Estimated to cost in excess of $5 billion (Aus.), the line could be laid from northwest Western Australia for 1,500 km across the inland to link with the Moomba facilities in northeast South Australia and then use existing pipelines to the east coast.
Enthusiasm for the plan, however, is not universal. Other commentators say that any gas delivered from west to east will be expensive. There could also be major problems in finding sufficient gas in Western Australia as much of the developed offshore gas is already earmarked for international markets. Suppliers are only likely to make gas available beyond their domestic market obligations to the home state if the price is commercially viable.
Frydenberg concedes that the economics would need to step up but says the government is investigating.
The trans-Australian line idea has coincided with this week's announcement that the Northern Territory government is putting $250,000 towards a feasibility study to expand the Darwin LNG project to a two-train facility supplied by undeveloped gas fields in the Timor Sea.
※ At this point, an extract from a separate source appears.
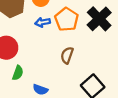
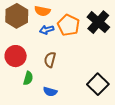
brown semicircle: (67, 55) -> (50, 60), moved

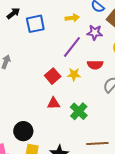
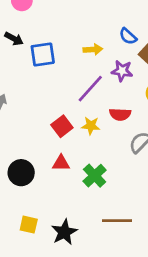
black arrow: (13, 13) -> (14, 39), turned 64
black circle: (23, 131) -> (21, 173), moved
The Northern Territory also is host to unconventional onshore gas resources that analysts suggest are large enough to supply both LNG markets and markets along the east coast, the latter via a pipeline link soon to be built to Queensland. However, this supply is on hold due to the moratorium placed on hydraulic fracturing that has cut onshore exploration and development programs.
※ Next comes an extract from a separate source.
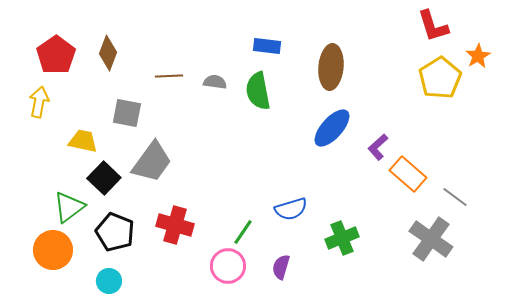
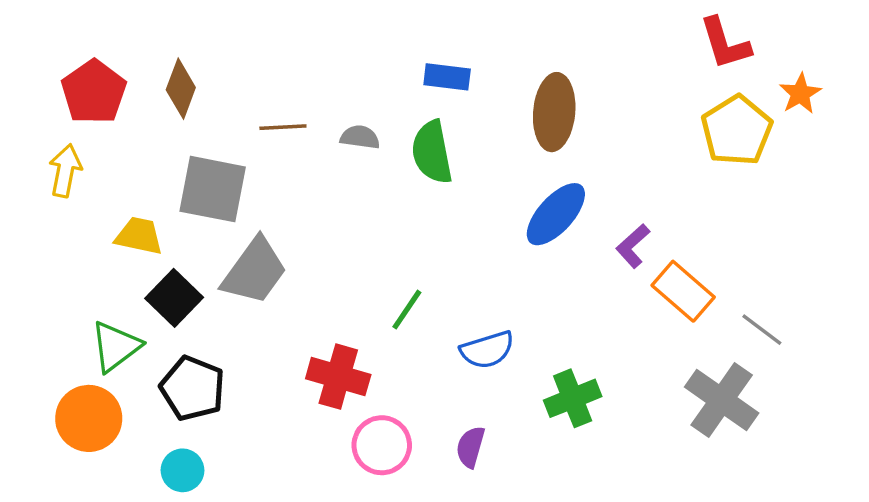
gray square: (127, 113) -> (213, 189), size x1.4
red cross: (175, 225) -> (338, 377), moved
green line: (243, 232) -> (407, 310), moved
ConocoPhillips group ponders Darwin LNG expansion
ConocoPhillips is heading a group of companies involved in Timor Sea gas fields that has started to mull over the feasibility of a multimillion-dollar expansion of the existing Darwin LNG project that currently sources gas from Bayu-Undan field.
ConocoPhillips serves as operator or Darwin LNG, which is cited at Wickham Point. Other Darwin LNG partners include Santos Ltd, Eni SPA, Inpex, Tokyo Electric Power, and Tokyo Gas Co.
Currently, the plant has only one train. With a production capacity of 3.6 million tonnes/year, it has been on stream since 2006 but is expected to run low on gas supplies from Bayu-Undan by 2022. ConocoPhillips and Santos have already been considering a $10-million development of their Barossa and Caldita fields in the eastern Timor Sea to fill the coming shortfall for Train 1.
The new study will look at finding ways to develop other gas fields to supply a second train at the Wickham Point site.
The $625,000 (Aus.) project is being backed by a number of companies, including ConocoPhillips, Santos, Origin Energy Ltd, Royal Dutch Shell PLC, Eni, PTTEP, and SK Corp., that hold interests in these as-yet undeveloped offshore gas fields in the Timor Sea region.
They include Evans Shoal, Poseidon, Cash-Maple, and Petrel-Tern, which have languished in the uneconomic basket for a number of years for various reasons.
The Northern Territory government also is backing the feasibility study with $250,000 because it sees the plan as an important investment towards a business case for potential expansion of Darwin LNG that would result in creation of jobs during construction and operation.
The government backing is in direct contrast to its current moratorium on hydraulic fracturing for the onshore industry in the Northern Territory.